A sense of anticipation and nervous energy has filled the St. Vincent Center as staffers and volunteers prepare for their roles in the liturgies, in hospitality, or as chauffeurs, greeters, ushers, security guards, or videographer. Conversely, try to imagine the mixed feelings of sadness and joy that people in the Archdiocese of Dubuque, the bishop-elect’s home diocese, must be experiencing as they say goodbye.
During his April 19 interview with me (on his 60th birthday!) Bishop-elect Zinkula admitted that partings are difficult for him. “For me, the hardest thing about being a priest is leaving a parish to begin a new assignment.” This time, he’s leaving behind a diocese — filled with parishioners, clergy, women religious and laity who have impacted his life indelibly. What makes these partings doable is his relationship with God, his attentiveness to the Holy Spirit guiding him. Partings are also an important time of growth, he noted. He loves to learn, to engage in new experiences and be exposed to a diversity of people and cultures.

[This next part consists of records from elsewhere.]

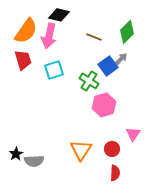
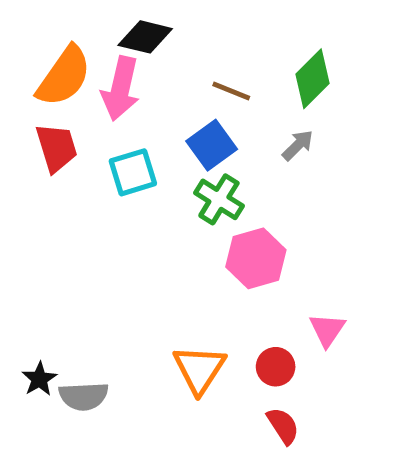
blue square: (108, 66) -> (212, 145), moved
red semicircle: (115, 173) -> (283, 426), turned -35

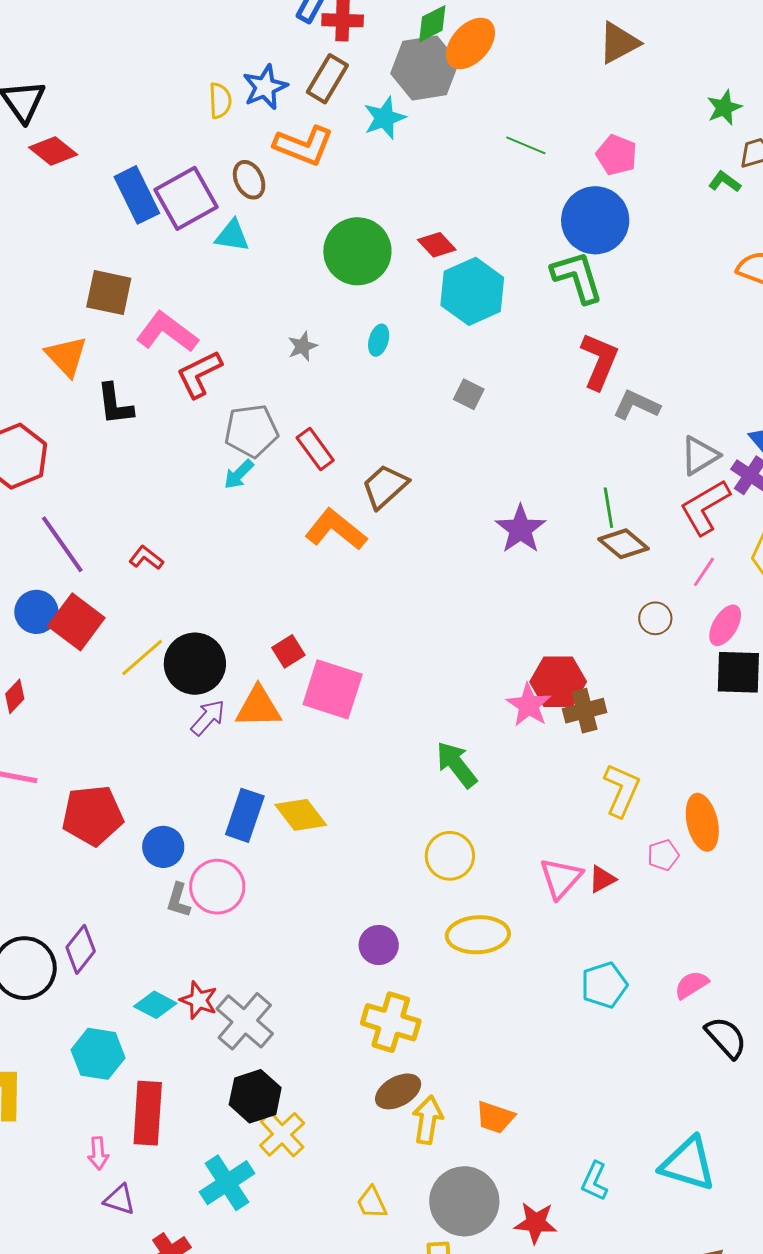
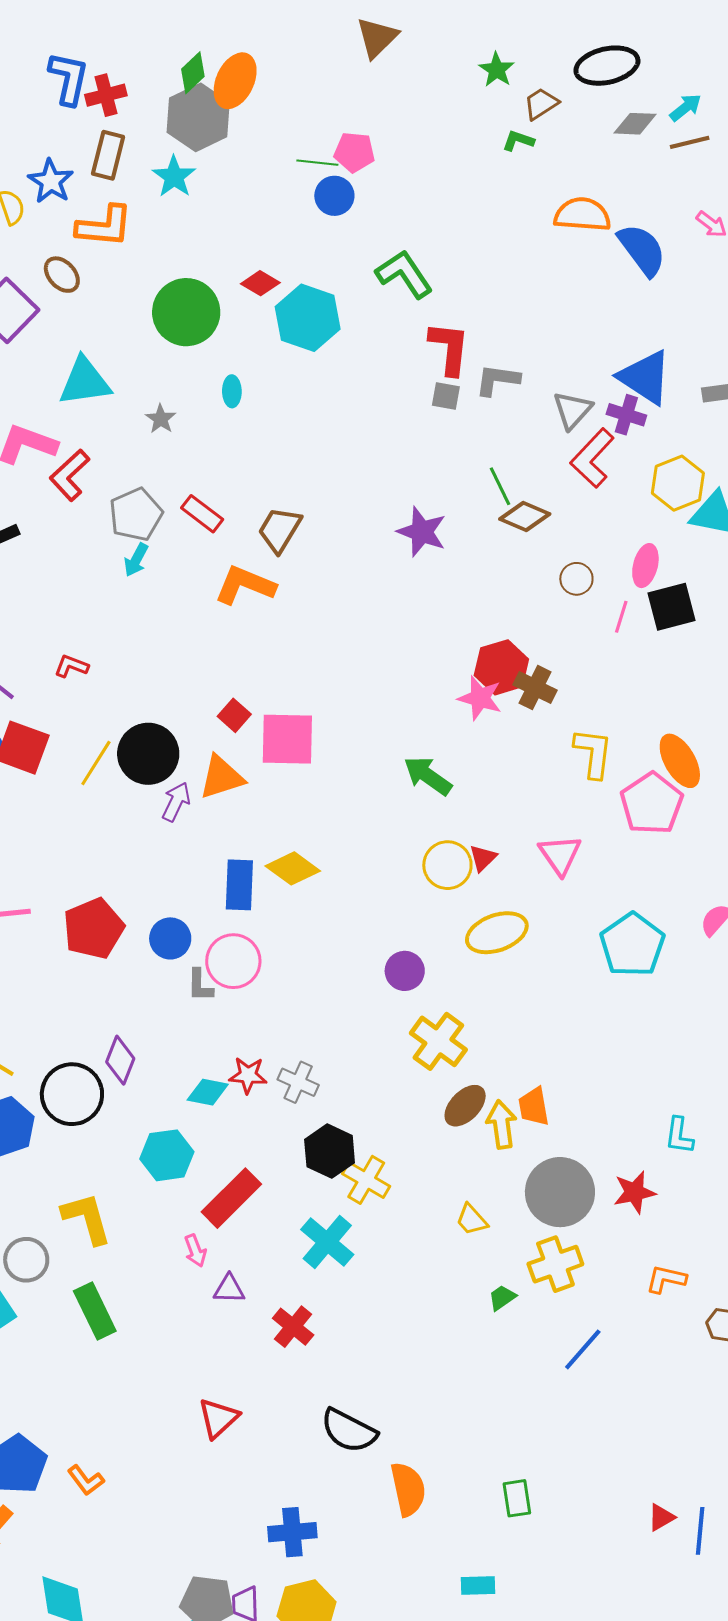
pink pentagon: (617, 155) -> (354, 152), moved
blue circle: (595, 220) -> (334, 196), moved, size x0.6
cyan triangle: (232, 236) -> (85, 382), moved, size x1.5
gray square: (469, 394) -> (446, 396), moved
pink line: (704, 572) -> (621, 617), moved
brown cross: (585, 711) -> (535, 687), turned -33
pink pentagon: (663, 855) -> (652, 803), size x2.0
red triangle: (602, 879) -> (483, 858), moved
cyan pentagon: (604, 985) -> (632, 945), size x1.4
gray cross: (245, 1021) -> (298, 1082), size x0.7
yellow cross: (391, 1022) -> (438, 1041), turned 36
red rectangle: (148, 1113) -> (231, 1198), turned 58
orange trapezoid: (495, 1117) -> (534, 1107), moved, turned 78

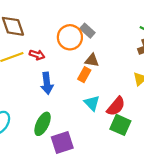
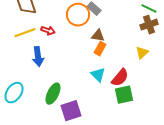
orange rectangle: (84, 75) -> (100, 49), moved
blue arrow: (47, 83) -> (38, 57), moved
green square: (120, 125) -> (124, 95), turned -36

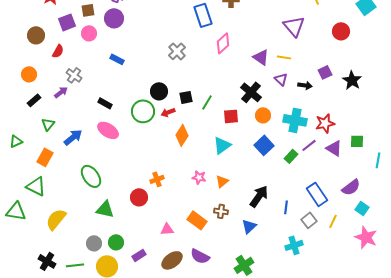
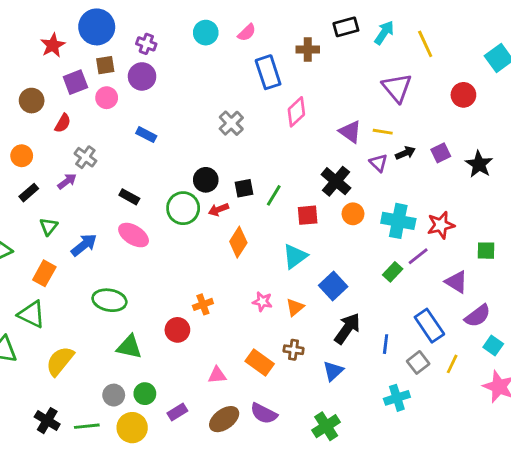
black arrow: (305, 85) -> (405, 153), moved, turned -32
blue square: (264, 145) -> (333, 286), moved
purple triangle: (334, 148) -> (456, 282), moved
green ellipse: (91, 176) -> (109, 300), turned -45

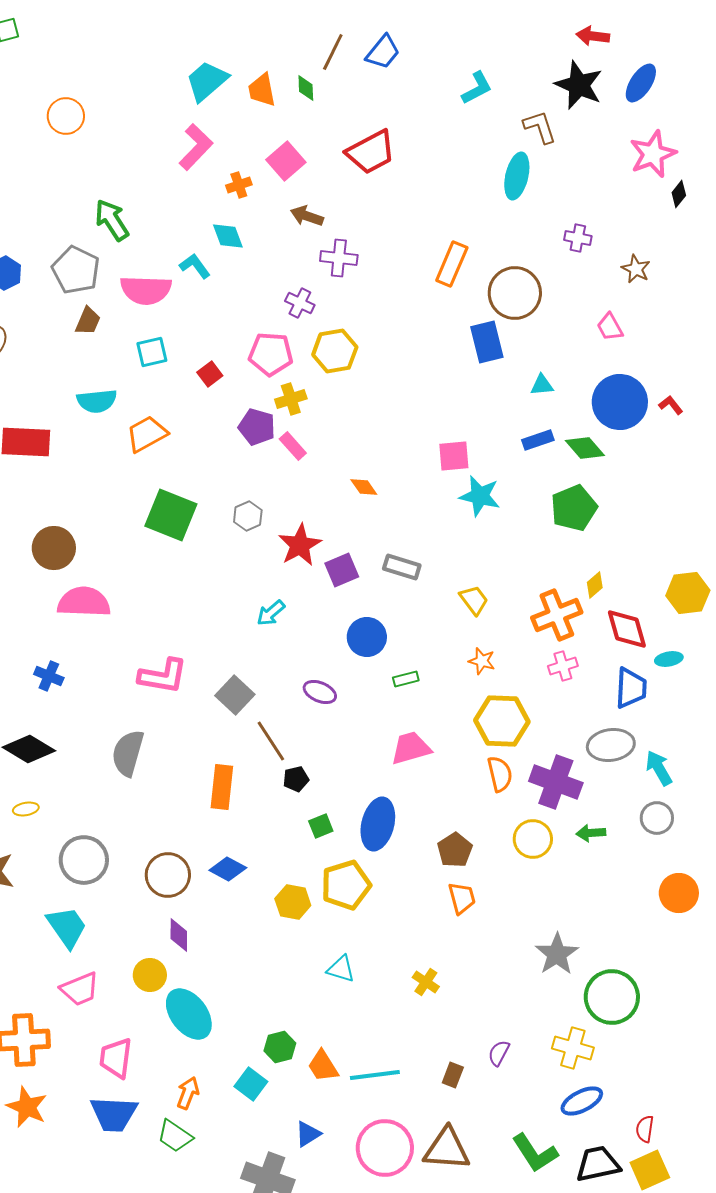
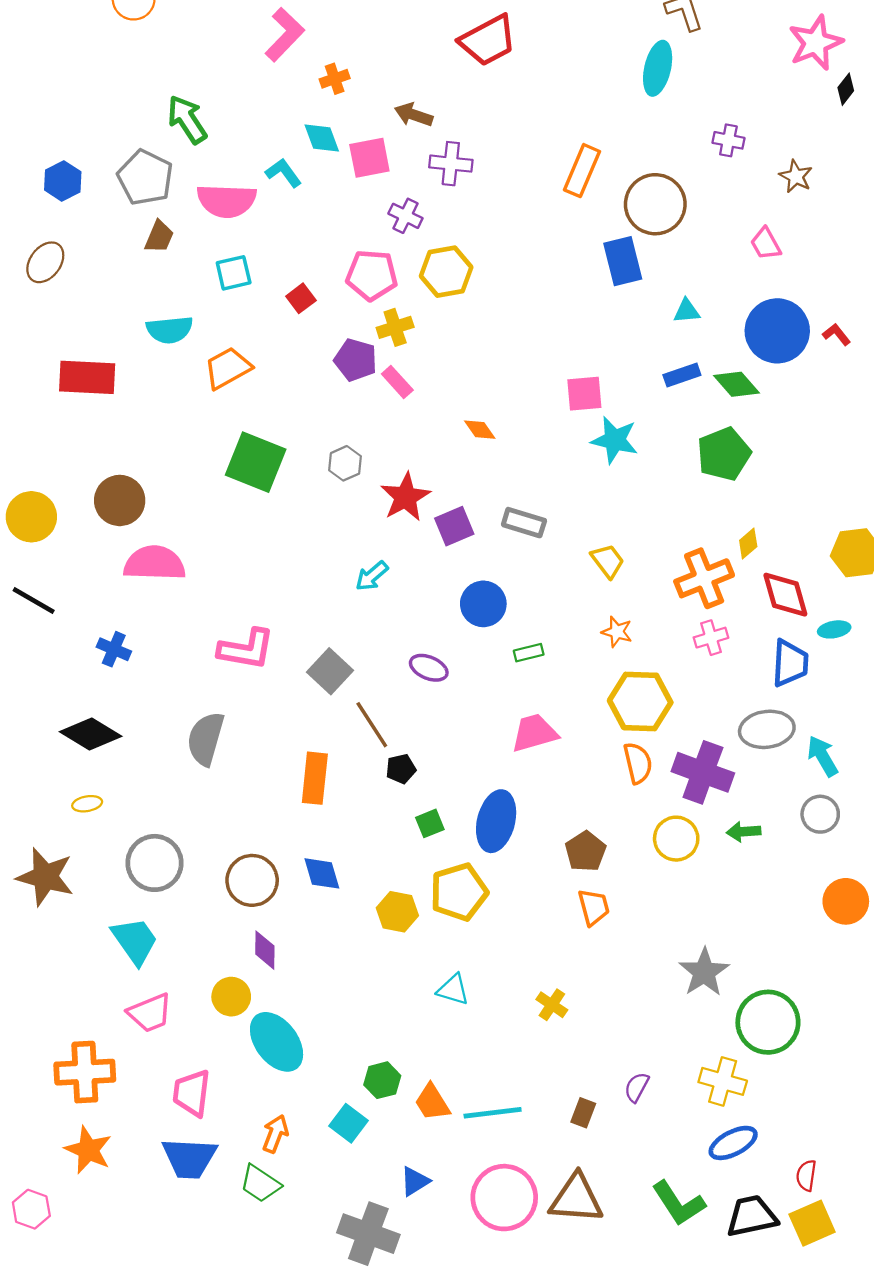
pink square: (286, 161) -> (369, 158), moved, turned 30
blue diamond: (228, 869) -> (322, 873), turned 45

A few weeks ago, I asked Bishop Martin Amos if he knew why the vacancy created by his retirement is being filled more quickly than bishop vacancies in other dioceses. (Bishop Amos submitted his resignation when he turned 75 last December, as required by the Vatican.) He conjectured that the Vatican knew what kind of shepherd the Davenport Diocese needed, based on information provided by people knowledgeable about the diocese, and had a candidate who would be a good match for those needs.
Bishop-elect Zinkula arrived as a stranger April 19, but he returns today as our spiritual leader. We, his new “parishioners,” look forward to building a relationship with him.